NEA had some praise for -- and a number of reservations about -- the reauthorization draft of Title I of the No Child Left Behind Act (ESEA) that was released for comment by the U.S. House Committee on Education and Labor.

In a letter to committee leaders, NEA officials noted that some positive steps, including some that reflect NEA members' priorities for changing the federal education law, don't go far enough and that the revised Title I as proposed actually would add new mandates and requirements on states and local school districts without guaranteed funding to cover their costs.

NEA President Reg Weaver was among those invited to respond to the Title I draft  at an Education Committee hearing on Monday, Sept. 10.

The 435-page draft released by the Education Committee covers Title I only, though the entire NCLB is up for reauthorization.

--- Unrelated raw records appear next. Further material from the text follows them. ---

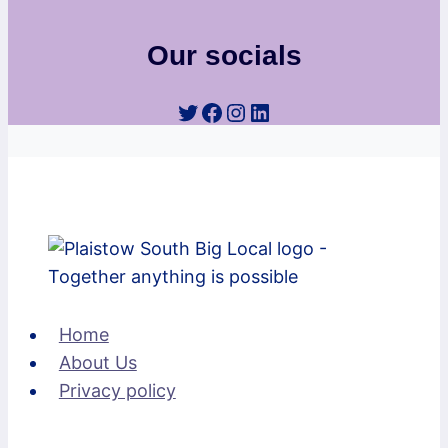
Our socials
Twitter
Facebook
Instagram
LinkedIn
Home
About Us
Privacy policy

NEA noted that there are "significant interactions between many of the provisions" in Title I and other Titles yet to be released, complicating and limiting "our ability to fully analyze and comment on this draft."

NEA's letter to the Education Committee is from Diane Shust, Director of Governmental Relations and Education Policy and Practice Director Joel Packer.

In it, they note:

While we appreciate that the bill recognizes that a child is more than a test score through its provision of multiple measures in the Adequate Yearly Progress (AYP) system and are pleased that it includes several NEA priority concepts, we are concerned that in many cases it is still overly restrictive and prescriptive in the authority provided to states and school districts in designing their accountability plans and procedures, and still overly focused on measuring schools based on two test scores.  We do not believe that an accountability system based primarily on two test scores is either an accurate or fair reflection of student learning or school quality, particularly when so many of the tests being utilized do not test knowledge or skills, but rather rote memorization.

We are also concerned that this Title imposes many additional mandates and requirements on schools and states (such as the longitudinal data system and student mobility audit) without any guarantee that additional funding will be provided to meet both new mandates and help states and schools overcome the cumulative $56 billion shortfall that occurred since 2002 between the NCLB authorized and actual funding levels.

A summary of NEA's major concerns is included in the letter. NEA also subsequently filed comprehensive detailed comments  on the Title I draft language.

The law in question is the Elementary and Secondary Education Act (ESEA) that was dramatically revised and recast as the No Child Left Behind (NCLB) Act when last reauthorized in 2001.